Hochul has repeatedly emphasized her interest in efficiently implementing the legalization law.

The governor released a State of the State book in January that called for the creation of a $200 million public-private fund to specifically help promote social equity in the state’s burgeoning marijuana market.

That proposal was also cited in the governor’s executive budget, which was released in January. The budget also estimated that New York stands to generate more than $1.25 billion in marijuana tax revenue over the next six years.

Hochul said that while cannabis business licenses have yet to be approved since legalization was signed into law last year, the market stands to generate billions of dollars, and it’s important to “create opportunities for all New Yorkers, particularly those from historically marginalized communities.”

Enacting legislation that expedites licensing could help the state reduce the number of businesses that are effectively using the legal “gifting” provision of the state’s marijuana law to give away cannabis for “free” if a non-marijuana-related purchase is made.

New York regulators recently issued warnings to more than two dozen businesses that they allege are either illegally selling marijuana without a license or exploiting the “gifting” component.

CCB Chair Tremaine Wright talked about the complicated legal landscape that’s developed in New York as the state moves from prohibition to legalization at a community board event in April.

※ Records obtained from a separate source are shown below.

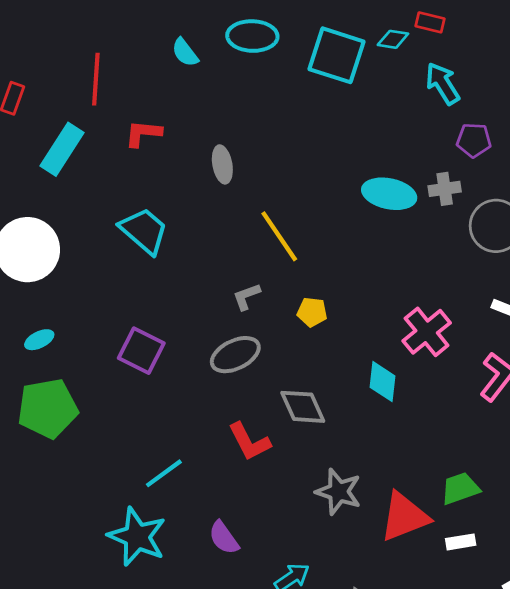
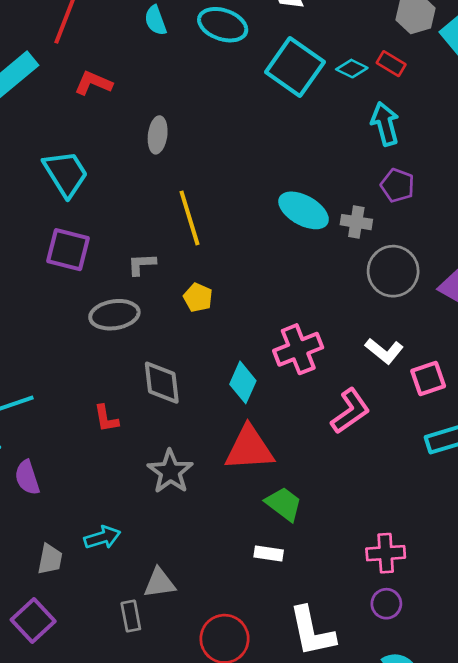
purple square: (141, 351) -> (68, 250), moved, turned -30
red L-shape: (249, 442) -> (106, 418), moved, size x0.7
green trapezoid: (460, 488) -> (284, 504), turned 39
red triangle: (404, 517) -> (249, 448), moved
purple semicircle: (224, 538) -> (27, 478), moved

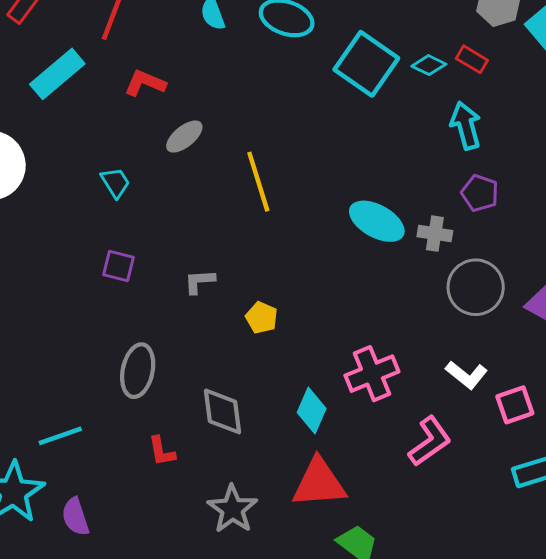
gray ellipse: (158, 135) -> (184, 137), moved, turned 44
cyan trapezoid: (66, 173) -> (115, 182), size x0.6
yellow line: (189, 218) -> (258, 182), moved
purple square: (68, 250) -> (118, 266), size x0.7
gray ellipse: (114, 315) -> (138, 371), moved, turned -69

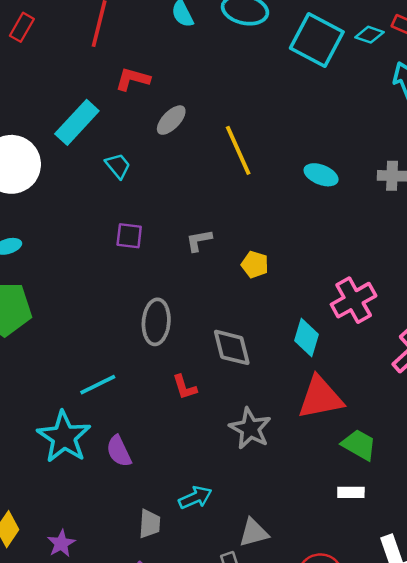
cyan rectangle: (57, 74) -> (77, 122), moved
cyan ellipse: (377, 221) -> (321, 175), moved, size x0.7

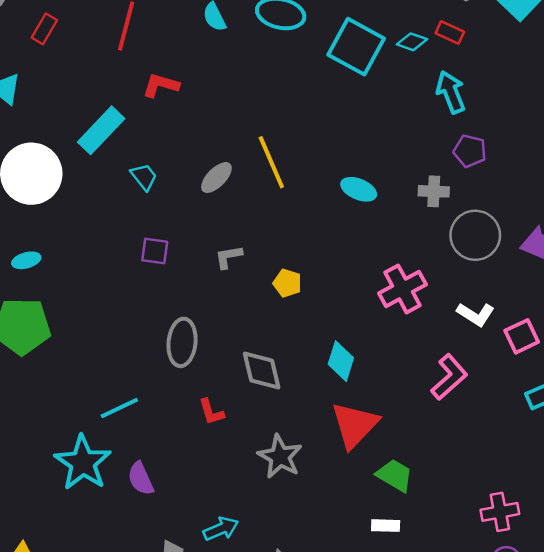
gray ellipse: (171, 120) -> (216, 178), moved
pink cross: (354, 300) -> (402, 289), moved
red triangle: (320, 398) -> (355, 425), turned -36

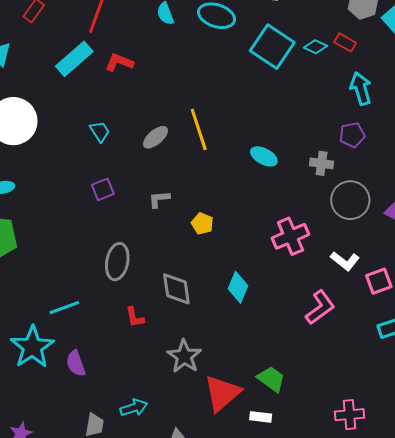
cyan arrow: (451, 92) -> (361, 89), moved
cyan rectangle: (101, 130) -> (74, 59), moved
purple pentagon: (470, 151) -> (352, 135), turned -30
purple square: (155, 251) -> (103, 189), turned -35
red triangle: (355, 425) -> (222, 393), moved

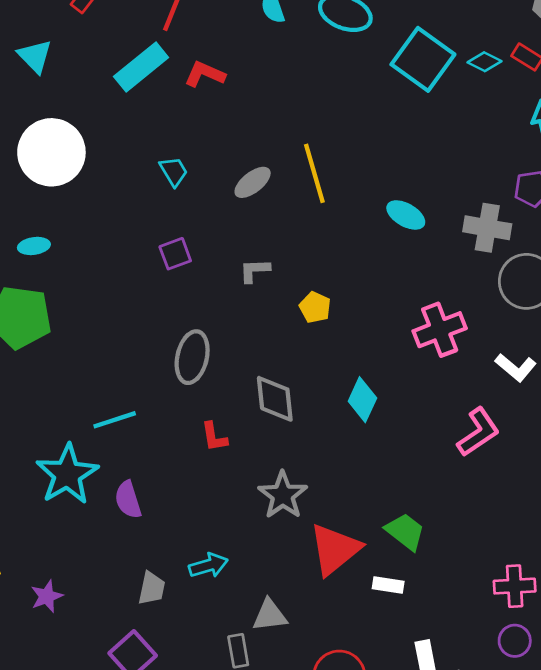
gray cross: (322, 163) -> (487, 228), size x1.4

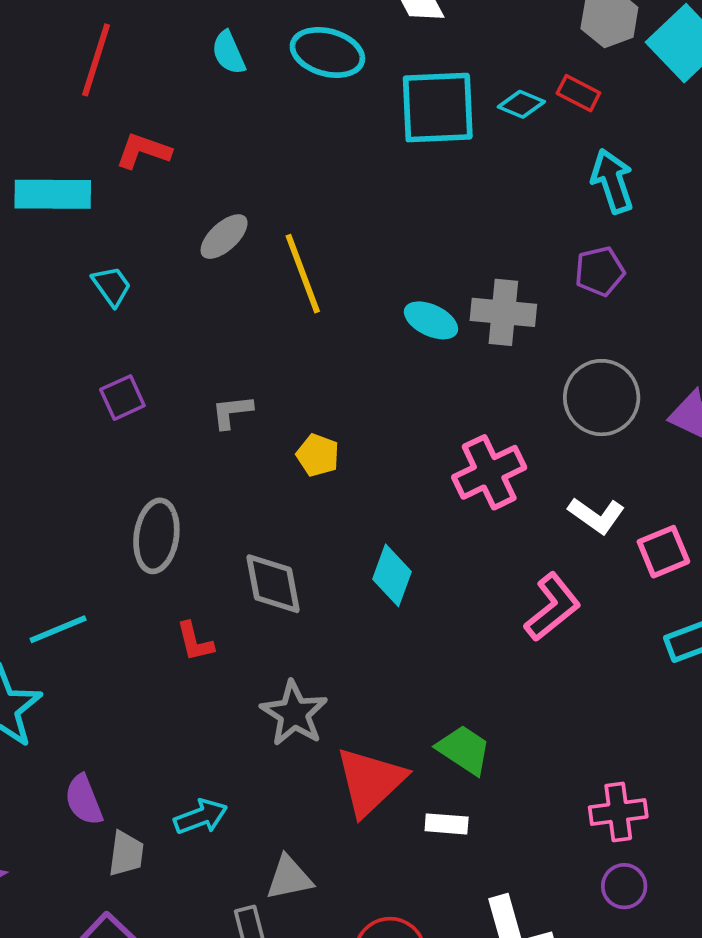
cyan square: (423, 59) -> (438, 108), turned -34
cyan rectangle: (141, 67) -> (53, 194), moved, turned 44
gray ellipse: (253, 182) -> (224, 237), moved
gray cross: (487, 228) -> (503, 312), moved
purple semicircle: (128, 500) -> (84, 800), moved

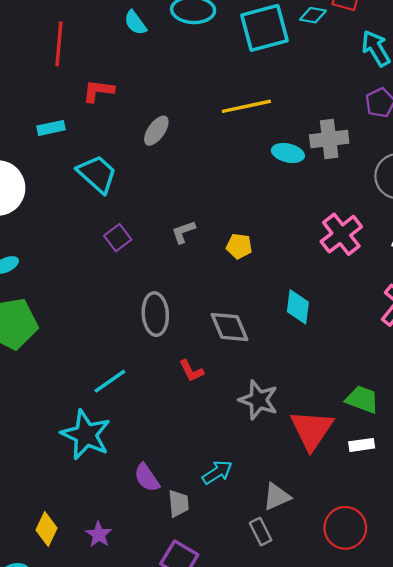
cyan rectangle: (53, 194) -> (51, 128), size x0.6
yellow line: (303, 274) -> (246, 106), moved, turned -69
cyan trapezoid: (112, 286) -> (97, 174), size x1.6

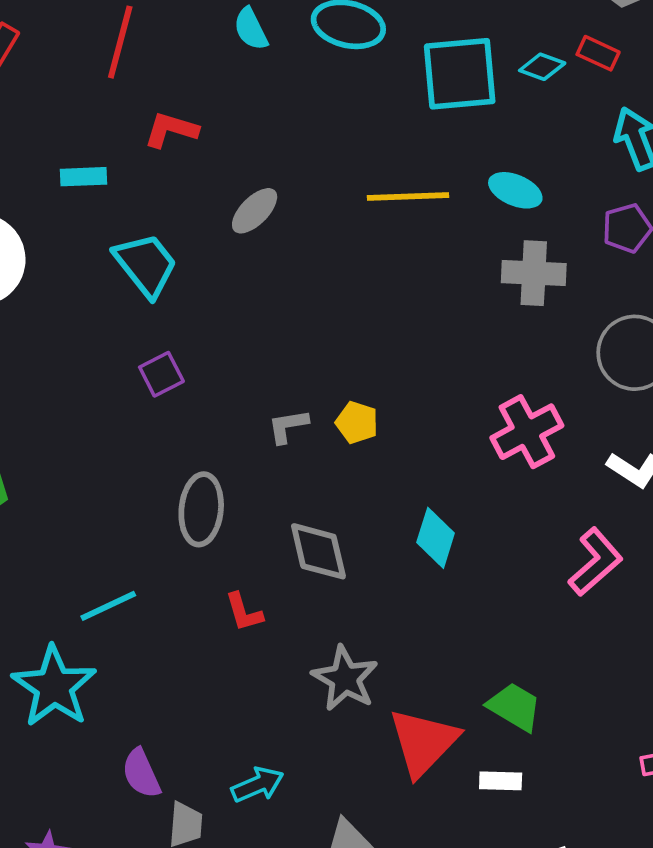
cyan ellipse: (288, 153) -> (515, 190), moved
gray L-shape: (183, 232) -> (288, 426), moved

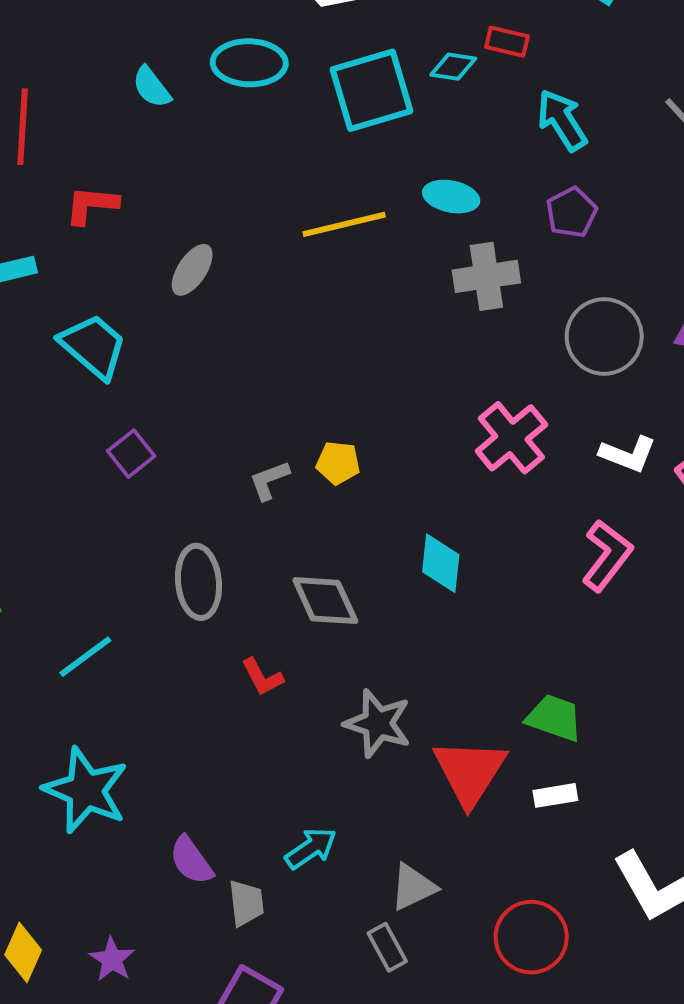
cyan line: (108, 606) -> (85, 657), moved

She stressed that New York’s marijuana law was specifically crafted with those most impacted by criminalization in mind, and so regulators are working to ensure that people who engaged in previously illegal activities and were caught up in the war on cannabis have a seat at the table in the new industry.

Here are some other ways that New York lawmakers and regulators are working to promote drug policy reform as the state prepares to implement retail marijuana sales: 

The state Department of Labor separately announced in recent guidance that New York employers are no longer allowed to drug test most workers for marijuana.

Meanwhile, a New York lawmaker introduced a bill in June that would require the state to establish an institute to research the therapeutic potential of psychedelics.

Another state legislator filed legislation in December to legalize psilocybin mushrooms for medical purposes and establish facilities where the psychedelic could be grown and administered to patients.

Separately, the mayor of New York City says he’s looking into the idea of authorizing marijuana to be grown in greenhouses on the rooftops of public housing buildings—an ambitious proposal that’s unlikely to sit well with the federal government, which provides funding to support the NYC Housing Authority (NYCHA).

State regulators also recently asked the social media app TikTok to end its ban on advertising that involves the word “cannabis” as they work to promote public education on the state’s move to legalize.